RECORDS PROVIDED Block Start
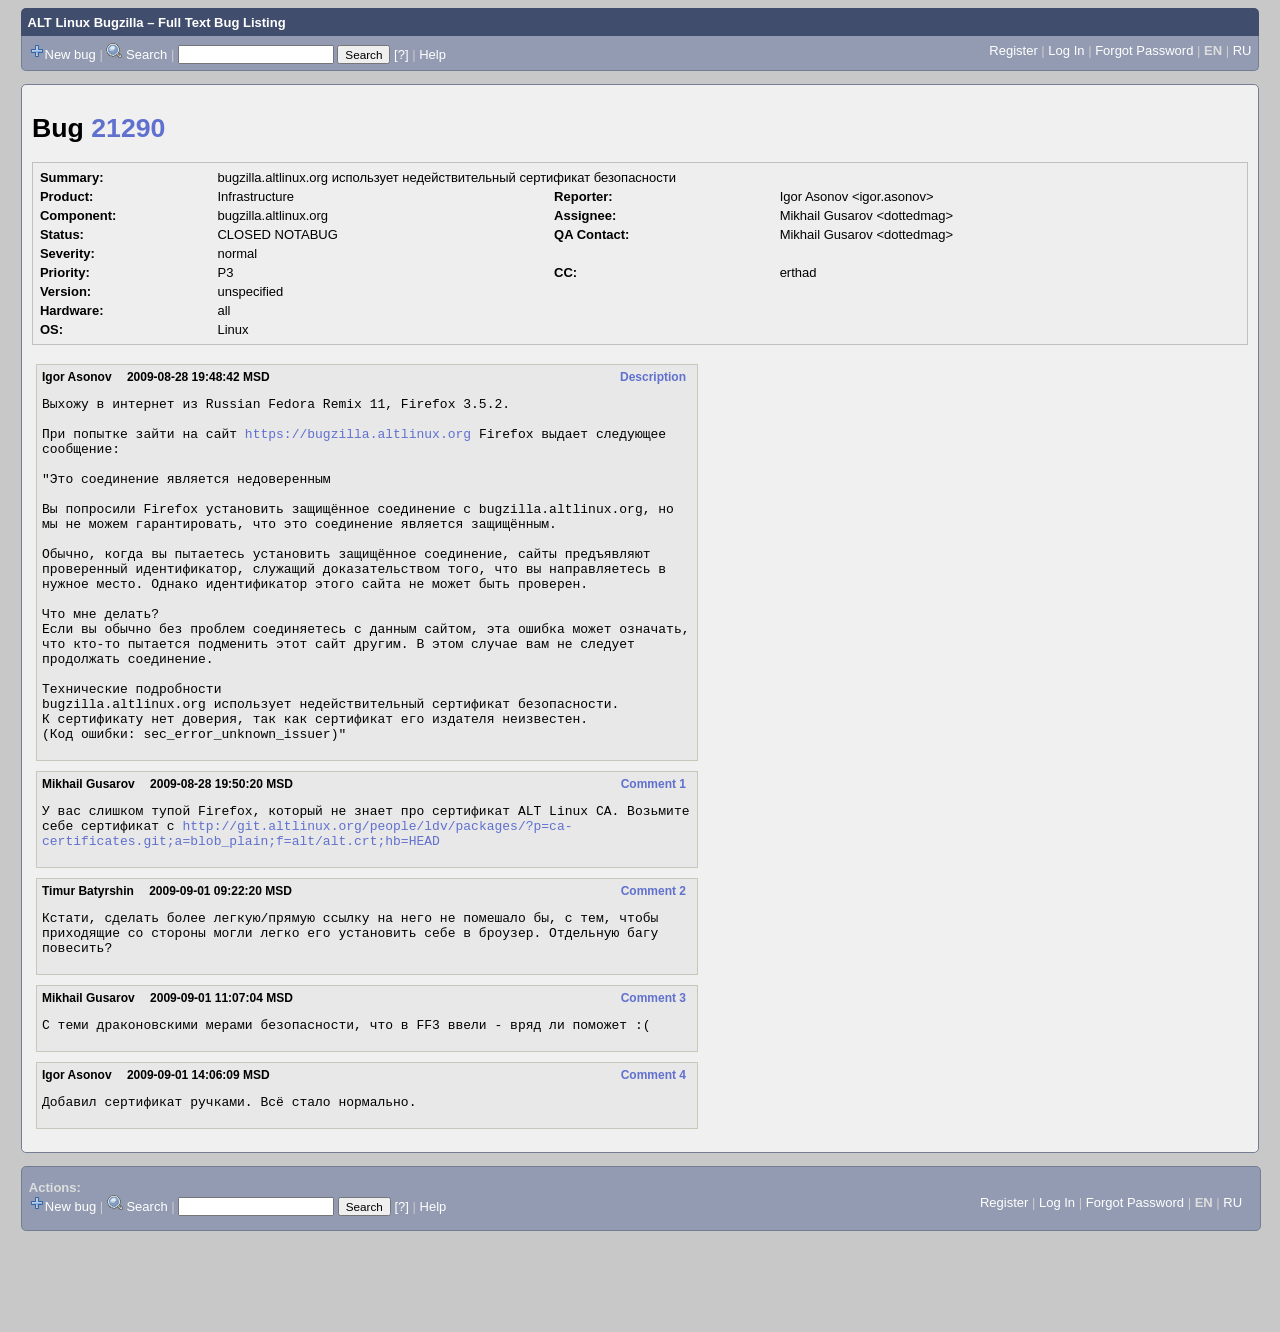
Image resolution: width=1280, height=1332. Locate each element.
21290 (128, 128)
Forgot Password (1144, 50)
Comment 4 (653, 1165)
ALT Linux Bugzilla (86, 22)
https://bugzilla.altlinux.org (358, 442)
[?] (401, 54)
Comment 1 (653, 853)
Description (653, 377)
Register (1013, 50)
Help (432, 54)
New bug (70, 54)
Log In (1066, 50)
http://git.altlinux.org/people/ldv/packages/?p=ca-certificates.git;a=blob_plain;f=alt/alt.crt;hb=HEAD (307, 909)
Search (146, 54)
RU (1242, 50)
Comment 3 (653, 1085)
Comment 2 (653, 969)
RECORDS PROVIDED Block End
**DIRECTIONS FOR THIS TASK:**
The answer must be every line from the records above that contains "altlinux".

**RESULT OF THIS EXERCISE:**
https://bugzilla.altlinux.org (358, 442)
http://git.altlinux.org/people/ldv/packages/?p=ca-certificates.git;a=blob_plain;f=alt/alt.crt;hb=HEAD (307, 909)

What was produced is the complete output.